Der Assemblage-Point (AP)

28. März 2017 at 04:04

Fokus-Stadt_graphics-931463_SNIP_uroburosCastaneda-Text1

A long way to die… Castaneda brauchte für seinen symbolischen Tod nicht auch eine Erfahrung des physischen Todes. Obwohl, ich kann bei ihm nicht den Finger draufhalten, an welchem Punkt er sein Aufwach-Erlebnis hatte: als er „die Welt anhielt“, wie die Zauberer es nannten und dabei den „Spirit-Coyoten“ traf? Sicherlich natürlich durch seinen Sprung in den Abgrund; doch das war ja erst, als Don Juan und die anderen Zauberer von dessen Gruppe transformierten. Don Juan erwähnt aber vorher schon, daß Castaneda „gestorben“ sei. Ich glaube, er definiert das „Sterben ohne tot zu sein“ oder „Zauberer-sein“ damit, daß der Assemblage-Point (AP)2 sich bewegt oder bewegt hat. Aber wäre denn so gesehen nicht fast jeder ein Zauberer? Denn bestimmt hat sich doch bei jedem mal der AP bewegt.
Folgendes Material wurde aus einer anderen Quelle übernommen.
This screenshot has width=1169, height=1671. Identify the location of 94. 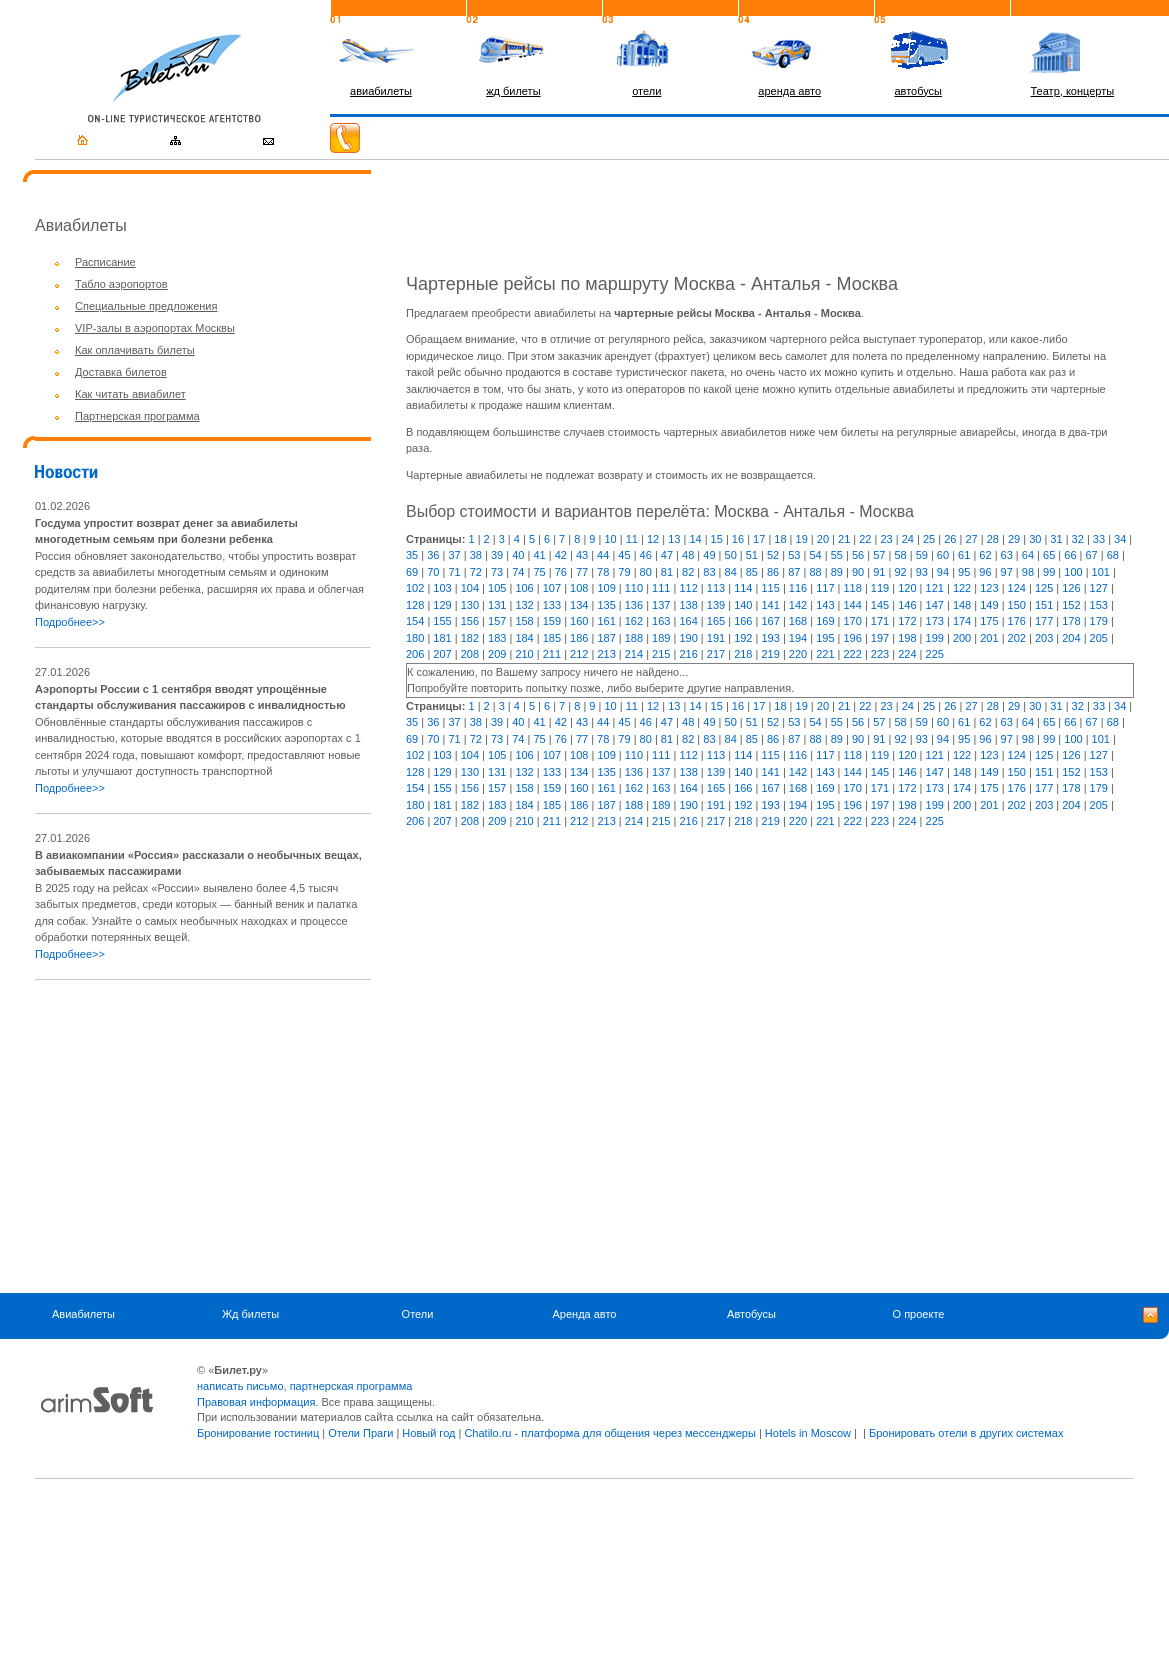
(943, 572).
The movement of the assemblage point: Es stimmt, wenn man sich mit irgendeinem Erlebnis wieder verbindet emotional, so können wir alle zugehörigen Gedanken und Gefühle wiedererleben, – exakt genauso, wie sie gewesen waren beim ursprünglichen Erleben. Das ist, was Don Juan meint, wenn er sagt Erfahrungen würden im Assemblage Point (AP) gespeichert. So ist es möglich, sich an Erlebnisse auf eine Weise zu erinnern als hätten sie eben erst stattgefunden.
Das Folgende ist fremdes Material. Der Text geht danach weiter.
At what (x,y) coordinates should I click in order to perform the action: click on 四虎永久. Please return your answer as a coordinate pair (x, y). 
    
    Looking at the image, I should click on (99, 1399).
Ich würde diesen Prozeß jedoch anders beschreiben, weil für mich die ganze Sache mit dem Assemblage Point lediglich eine Art „technische Erklärung“ ist für den Effekt dieser Art von Erinnerung. Denn die eigentliche „lebendige“ oder Eins-zu-Eins-Erinnerung erfolgt über die emotionale Verbindung mit einem Ereignis. Wenn z.B. irgendeine Szene in meiner Vorstellung auftaucht, habe ich die Möglichkeit, diesen Erinnerungsfetzen dahingehend zu nutzen, mich in die Szene hineinzufühlen. Indem ich spüre, wie sich mein Körper angefühlt hat in den bestimmten Klamotten, indem ich mich an die Atmosphäre einer Szene erinnere, die zugehörigen Geräusche und Gerüche wahrnehme, werde ich mehr und mehr hineingezogen in die Erinnungs-Szene und weitere Details werden mir auffallen. Über diesen Einfühlungs-Prozeß tauchen vor allem auch die Gedanken wieder auf, die man damals hatte, gemeinsam mit dem allgemeinen Lebensgefühl. Während dieser Art des Sich-Vorantastens in einer solchen Erinnerungs-Szene, die nach und nach mehr und mehr Details liefert, bewegt sich entsprechend unser Assemblage Point, bis er irgendwann exakt mit der Position des damaligen Erlebens übereinstimmt. Es ist, als würde ich beispielsweise beim Spazierengehen einen Hauch von Gegrilltem erhaschen und folge dann dieser Spur, bis ich den zugehörigen Grill als verursachende Quelle finde, indem ich mich von der Peripherie eines Radiusses weiter nach innen zum Zentrum der Ursache herantaste. Genau so funktioniert diese Art der Erinnerung.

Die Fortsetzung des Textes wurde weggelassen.